By C. W. Woodson
The effectiveness of the usual small bench lathe may be increased greatly if you will take the trouble to build this neat collet chuck. With it, screw parts, locomotive axles, boat shafting and the like may be built on a production basis, The function of a collet chuck is simple : for turning wire parts, a hollow spindle is provided to hold a length of material, and the chuck vise itself is built into the hollow spindle. The full assembly of the parts required are shown in Fig 1
A 7/8" by 4" hand wheel is sweated on a drive fit to the hollow shaft, threaded
at the live end is the chuck itself, as shown in Fig. 2.
This view shows the chuck installed. This chuck is threaded 26 threads per
inch, 645" root diameter for a length of 5 / 8 " see Fig. 5
A cup is turned out of steel, fig. 4, which in turn is designed to taper seat
into the live spindle see Fig. 2.
The dimensions of the chucking collet are shown in Fig. 3.

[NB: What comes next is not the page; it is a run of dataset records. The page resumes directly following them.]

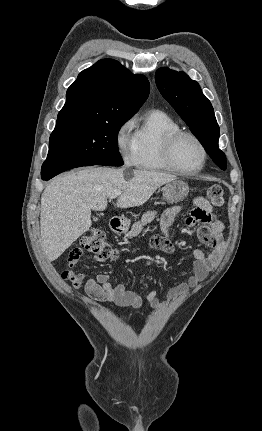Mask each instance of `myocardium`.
I'll return each mask as SVG.
<instances>
[{
    "label": "myocardium",
    "mask_w": 262,
    "mask_h": 431,
    "mask_svg": "<svg viewBox=\"0 0 262 431\" xmlns=\"http://www.w3.org/2000/svg\"><path fill=\"white\" fill-rule=\"evenodd\" d=\"M182 138H189V139L193 140L198 145V147L200 148V150L202 152V163L195 170L189 171V170L182 168L178 164V162L175 158L176 145ZM163 158H164L166 164L172 170L177 171L178 173L185 175V176H195L205 167L206 162H207V158H208V153H207V149H206L205 145L197 136H195L194 134H192L190 132L180 130V131L173 132V133L166 136L165 141H164V147H163Z\"/></svg>",
    "instance_id": "1"
}]
</instances>
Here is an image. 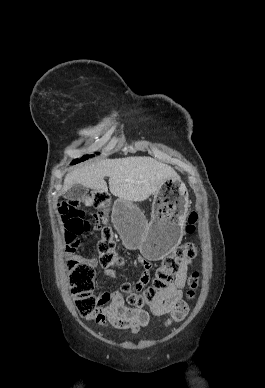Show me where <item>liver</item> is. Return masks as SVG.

The wheel on the out end of the spindle is used to hold the spindle while
the chuck is drawn up. The collet itself may either be purchased or may be made
as shown in Fig. 6 by sawing a piece of steel 1 1/2, from either
end at 90 degrees, each cut from the other.
The taper at the head is then cut in. The hole of proper size for the work
to be handled is, of course, drilled first, before sawing. The head of the collet
is rounded as shown.
The steel should be tool steel or some steel that can be hardened, yet it must not be cased so hard it becomes brittle, for considerable flexibility is desired.
A job like this is admittedly one for the more advanced amateur, but as a tool building project, it will interest many.
(From: "Model Craftsman, the Magazine of Mechanical Hobbies", September 1937, pp. 37.)